◆ **PROBLEM REQUIREMENTS**
In full and without change, return each entry.

(Dataset entries)
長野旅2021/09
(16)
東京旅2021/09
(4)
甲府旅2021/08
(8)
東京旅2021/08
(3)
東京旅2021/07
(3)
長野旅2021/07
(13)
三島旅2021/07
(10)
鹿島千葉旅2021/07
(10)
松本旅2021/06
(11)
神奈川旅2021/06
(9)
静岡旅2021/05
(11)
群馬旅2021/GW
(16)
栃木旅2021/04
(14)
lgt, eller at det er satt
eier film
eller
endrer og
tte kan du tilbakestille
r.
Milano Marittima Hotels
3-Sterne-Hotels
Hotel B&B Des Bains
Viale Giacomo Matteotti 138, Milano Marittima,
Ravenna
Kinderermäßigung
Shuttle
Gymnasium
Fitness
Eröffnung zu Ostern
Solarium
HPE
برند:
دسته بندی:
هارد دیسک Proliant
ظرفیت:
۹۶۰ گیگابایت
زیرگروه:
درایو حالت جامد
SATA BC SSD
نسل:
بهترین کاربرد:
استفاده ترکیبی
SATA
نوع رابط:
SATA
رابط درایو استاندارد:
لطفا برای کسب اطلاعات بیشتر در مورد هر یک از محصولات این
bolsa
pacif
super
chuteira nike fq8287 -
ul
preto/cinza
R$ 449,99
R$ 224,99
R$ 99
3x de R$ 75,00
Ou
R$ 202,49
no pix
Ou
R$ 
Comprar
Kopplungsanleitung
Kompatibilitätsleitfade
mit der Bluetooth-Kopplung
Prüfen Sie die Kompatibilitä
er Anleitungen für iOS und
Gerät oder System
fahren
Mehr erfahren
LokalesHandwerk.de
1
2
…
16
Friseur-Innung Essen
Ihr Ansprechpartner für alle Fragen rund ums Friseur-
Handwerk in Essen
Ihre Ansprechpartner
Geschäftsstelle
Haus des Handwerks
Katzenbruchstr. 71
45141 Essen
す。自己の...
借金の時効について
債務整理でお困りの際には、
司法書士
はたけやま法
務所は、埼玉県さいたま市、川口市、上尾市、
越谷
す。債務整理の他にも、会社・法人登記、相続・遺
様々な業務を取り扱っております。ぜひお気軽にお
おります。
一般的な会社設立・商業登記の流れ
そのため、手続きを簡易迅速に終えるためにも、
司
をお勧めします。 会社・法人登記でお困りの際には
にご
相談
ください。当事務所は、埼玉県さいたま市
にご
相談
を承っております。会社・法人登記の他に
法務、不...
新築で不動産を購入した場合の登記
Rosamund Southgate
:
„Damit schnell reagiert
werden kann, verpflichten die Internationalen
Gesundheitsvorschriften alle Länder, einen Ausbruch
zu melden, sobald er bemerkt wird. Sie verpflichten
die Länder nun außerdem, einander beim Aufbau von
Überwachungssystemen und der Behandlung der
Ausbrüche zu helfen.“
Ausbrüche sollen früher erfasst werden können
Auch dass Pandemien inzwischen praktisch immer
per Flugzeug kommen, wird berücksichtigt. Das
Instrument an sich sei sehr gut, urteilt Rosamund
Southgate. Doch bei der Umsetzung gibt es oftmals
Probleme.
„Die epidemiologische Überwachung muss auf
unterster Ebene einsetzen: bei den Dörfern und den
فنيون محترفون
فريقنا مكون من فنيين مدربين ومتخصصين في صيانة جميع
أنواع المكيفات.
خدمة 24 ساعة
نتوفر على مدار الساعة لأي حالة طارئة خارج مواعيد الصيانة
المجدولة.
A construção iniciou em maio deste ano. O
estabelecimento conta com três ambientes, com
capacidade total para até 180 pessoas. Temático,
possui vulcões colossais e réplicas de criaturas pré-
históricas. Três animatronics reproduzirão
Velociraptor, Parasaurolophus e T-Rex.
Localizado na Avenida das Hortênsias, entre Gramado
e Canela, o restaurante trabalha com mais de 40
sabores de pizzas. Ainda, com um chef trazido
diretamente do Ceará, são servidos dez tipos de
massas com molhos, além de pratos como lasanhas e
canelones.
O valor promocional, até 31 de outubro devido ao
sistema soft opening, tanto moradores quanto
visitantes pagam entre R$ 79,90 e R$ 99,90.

◆ **REPLY**
長野旅2021/09
(16)
東京旅2021/09
(4)
甲府旅2021/08
(8)
東京旅2021/08
(3)
東京旅2021/07
(3)
長野旅2021/07
(13)
三島旅2021/07
(10)
鹿島千葉旅2021/07
(10)
松本旅2021/06
(11)
神奈川旅2021/06
(9)
静岡旅2021/05
(11)
群馬旅2021/GW
(16)
栃木旅2021/04
(14)
lgt, eller at det er satt
eier film
eller
endrer og
tte kan du tilbakestille
r.
Milano Marittima Hotels
3-Sterne-Hotels
Hotel B&B Des Bains
Viale Giacomo Matteotti 138, Milano Marittima,
Ravenna
Kinderermäßigung
Shuttle
Gymnasium
Fitness
Eröffnung zu Ostern
Solarium
HPE
برند:
دسته بندی:
هارد دیسک Proliant
ظرفیت:
۹۶۰ گیگابایت
زیرگروه:
درایو حالت جامد
SATA BC SSD
نسل:
بهترین کاربرد:
استفاده ترکیبی
SATA
نوع رابط:
SATA
رابط درایو استاندارد:
لطفا برای کسب اطلاعات بیشتر در مورد هر یک از محصولات این
bolsa
pacif
super
chuteira nike fq8287 -
ul
preto/cinza
R$ 449,99
R$ 224,99
R$ 99
3x de R$ 75,00
Ou
R$ 202,49
no pix
Ou
R$ 
Comprar
Kopplungsanleitung
Kompatibilitätsleitfade
mit der Bluetooth-Kopplung
Prüfen Sie die Kompatibilitä
er Anleitungen für iOS und
Gerät oder System
fahren
Mehr erfahren
LokalesHandwerk.de
1
2
…
16
Friseur-Innung Essen
Ihr Ansprechpartner für alle Fragen rund ums Friseur-
Handwerk in Essen
Ihre Ansprechpartner
Geschäftsstelle
Haus des Handwerks
Katzenbruchstr. 71
45141 Essen
す。自己の...
借金の時効について
債務整理でお困りの際には、
司法書士
はたけやま法
務所は、埼玉県さいたま市、川口市、上尾市、
越谷
す。債務整理の他にも、会社・法人登記、相続・遺
様々な業務を取り扱っております。ぜひお気軽にお
おります。
一般的な会社設立・商業登記の流れ
そのため、手続きを簡易迅速に終えるためにも、
司
をお勧めします。 会社・法人登記でお困りの際には
にご
相談
ください。当事務所は、埼玉県さいたま市
にご
相談
を承っております。会社・法人登記の他に
法務、不...
新築で不動産を購入した場合の登記
Rosamund Southgate
:
„Damit schnell reagiert
werden kann, verpflichten die Internationalen
Gesundheitsvorschriften alle Länder, einen Ausbruch
zu melden, sobald er bemerkt wird. Sie verpflichten
die Länder nun außerdem, einander beim Aufbau von
Überwachungssystemen und der Behandlung der
Ausbrüche zu helfen.“
Ausbrüche sollen früher erfasst werden können
Auch dass Pandemien inzwischen praktisch immer
per Flugzeug kommen, wird berücksichtigt. Das
Instrument an sich sei sehr gut, urteilt Rosamund
Southgate. Doch bei der Umsetzung gibt es oftmals
Probleme.
„Die epidemiologische Überwachung muss auf
unterster Ebene einsetzen: bei den Dörfern und den
فنيون محترفون
فريقنا مكون من فنيين مدربين ومتخصصين في صيانة جميع
أنواع المكيفات.
خدمة 24 ساعة
نتوفر على مدار الساعة لأي حالة طارئة خارج مواعيد الصيانة
المجدولة.
A construção iniciou em maio deste ano. O
estabelecimento conta com três ambientes, com
capacidade total para até 180 pessoas. Temático,
possui vulcões colossais e réplicas de criaturas pré-
históricas. Três animatronics reproduzirão
Velociraptor, Parasaurolophus e T-Rex.
Localizado na Avenida das Hortênsias, entre Gramado
e Canela, o restaurante trabalha com mais de 40
sabores de pizzas. Ainda, com um chef trazido
diretamente do Ceará, são servidos dez tipos de
massas com molhos, além de pratos como lasanhas e
canelones.
O valor promocional, até 31 de outubro devido ao
sistema soft opening, tanto moradores quanto
visitantes pagam entre R$ 79,90 e R$ 99,90.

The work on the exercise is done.